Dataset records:
__________

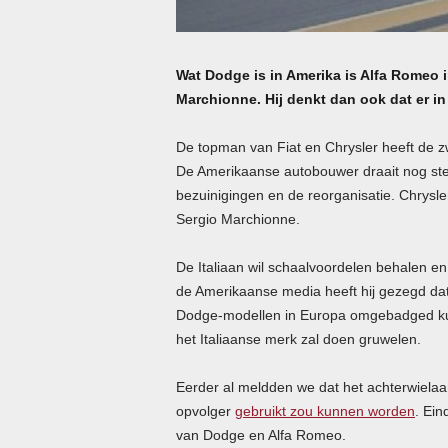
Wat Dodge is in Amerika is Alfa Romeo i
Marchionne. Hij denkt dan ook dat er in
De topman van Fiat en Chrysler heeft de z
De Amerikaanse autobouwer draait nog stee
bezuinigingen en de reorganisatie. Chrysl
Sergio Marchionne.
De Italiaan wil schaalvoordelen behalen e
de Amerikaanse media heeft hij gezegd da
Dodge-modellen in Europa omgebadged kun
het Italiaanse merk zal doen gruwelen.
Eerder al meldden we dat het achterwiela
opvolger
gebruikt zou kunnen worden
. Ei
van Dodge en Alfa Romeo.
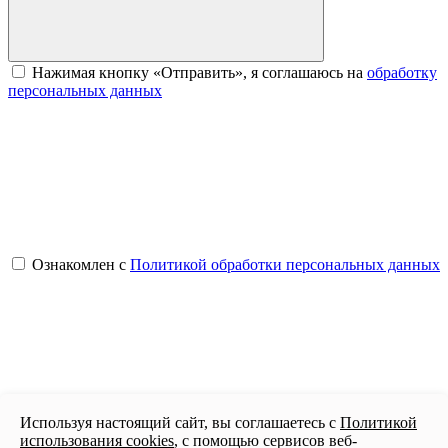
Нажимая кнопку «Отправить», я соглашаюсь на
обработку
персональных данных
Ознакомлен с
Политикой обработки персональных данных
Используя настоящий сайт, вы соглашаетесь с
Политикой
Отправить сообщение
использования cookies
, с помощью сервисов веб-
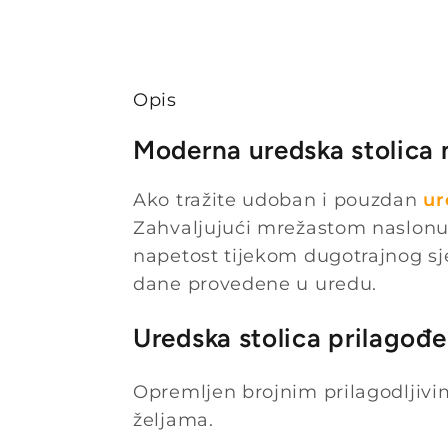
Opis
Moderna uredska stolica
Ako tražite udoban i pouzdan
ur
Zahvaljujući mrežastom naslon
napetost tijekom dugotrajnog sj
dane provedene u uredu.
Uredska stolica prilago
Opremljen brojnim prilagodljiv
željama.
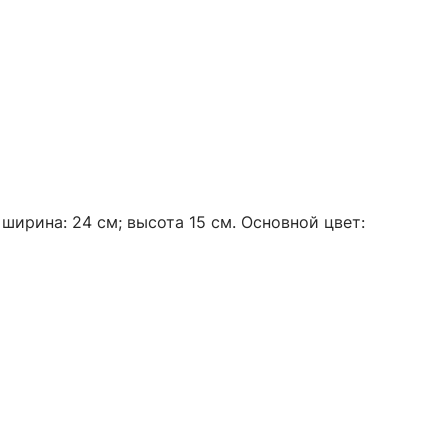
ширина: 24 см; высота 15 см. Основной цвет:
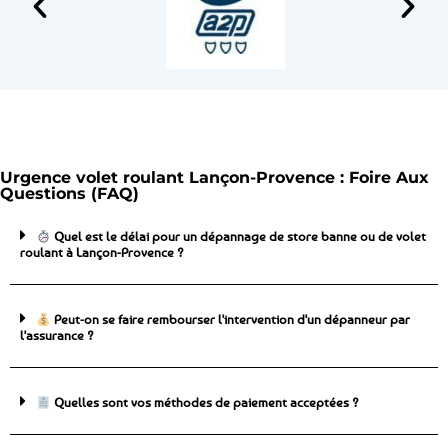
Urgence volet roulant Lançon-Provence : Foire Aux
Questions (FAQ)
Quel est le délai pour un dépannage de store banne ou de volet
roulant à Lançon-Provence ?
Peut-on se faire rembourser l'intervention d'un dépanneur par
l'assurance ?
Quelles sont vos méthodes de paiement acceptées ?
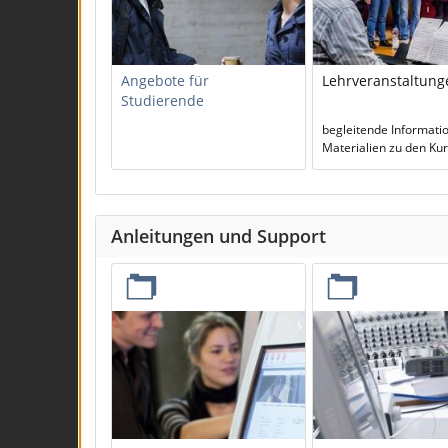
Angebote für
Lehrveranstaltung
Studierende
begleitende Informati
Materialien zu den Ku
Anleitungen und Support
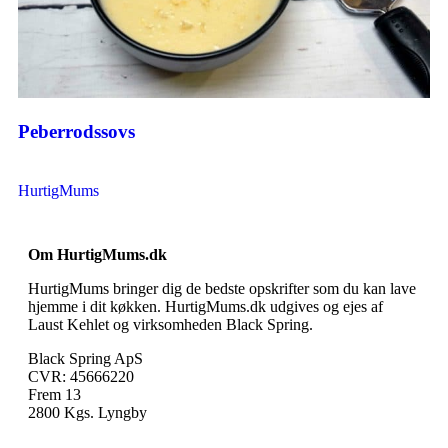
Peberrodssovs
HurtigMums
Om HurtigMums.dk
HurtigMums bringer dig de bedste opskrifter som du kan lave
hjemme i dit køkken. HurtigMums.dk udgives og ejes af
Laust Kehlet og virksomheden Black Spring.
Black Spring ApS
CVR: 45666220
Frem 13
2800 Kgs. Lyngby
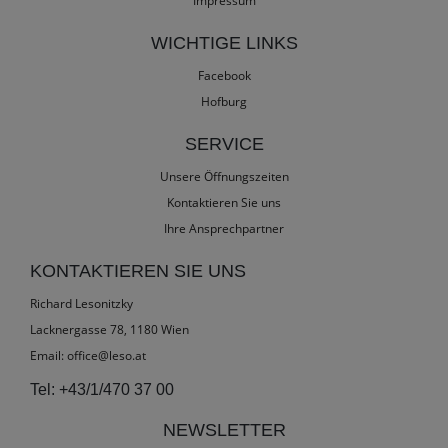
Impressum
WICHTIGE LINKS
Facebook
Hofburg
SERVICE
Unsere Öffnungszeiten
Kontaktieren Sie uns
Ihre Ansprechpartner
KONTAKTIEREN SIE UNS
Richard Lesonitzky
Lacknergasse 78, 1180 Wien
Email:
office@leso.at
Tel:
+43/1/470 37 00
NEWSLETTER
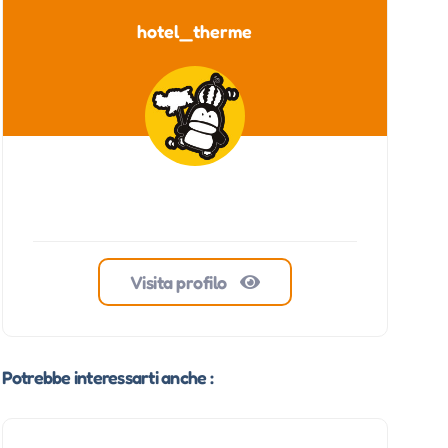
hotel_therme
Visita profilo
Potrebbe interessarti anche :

__________

§ **Exercise objective**: Go through the records above and, whenever a line includes the word "heeft", copy it.

§ **Written answer**:
De topman van Fiat en Chrysler heeft de z
de Amerikaanse media heeft hij gezegd da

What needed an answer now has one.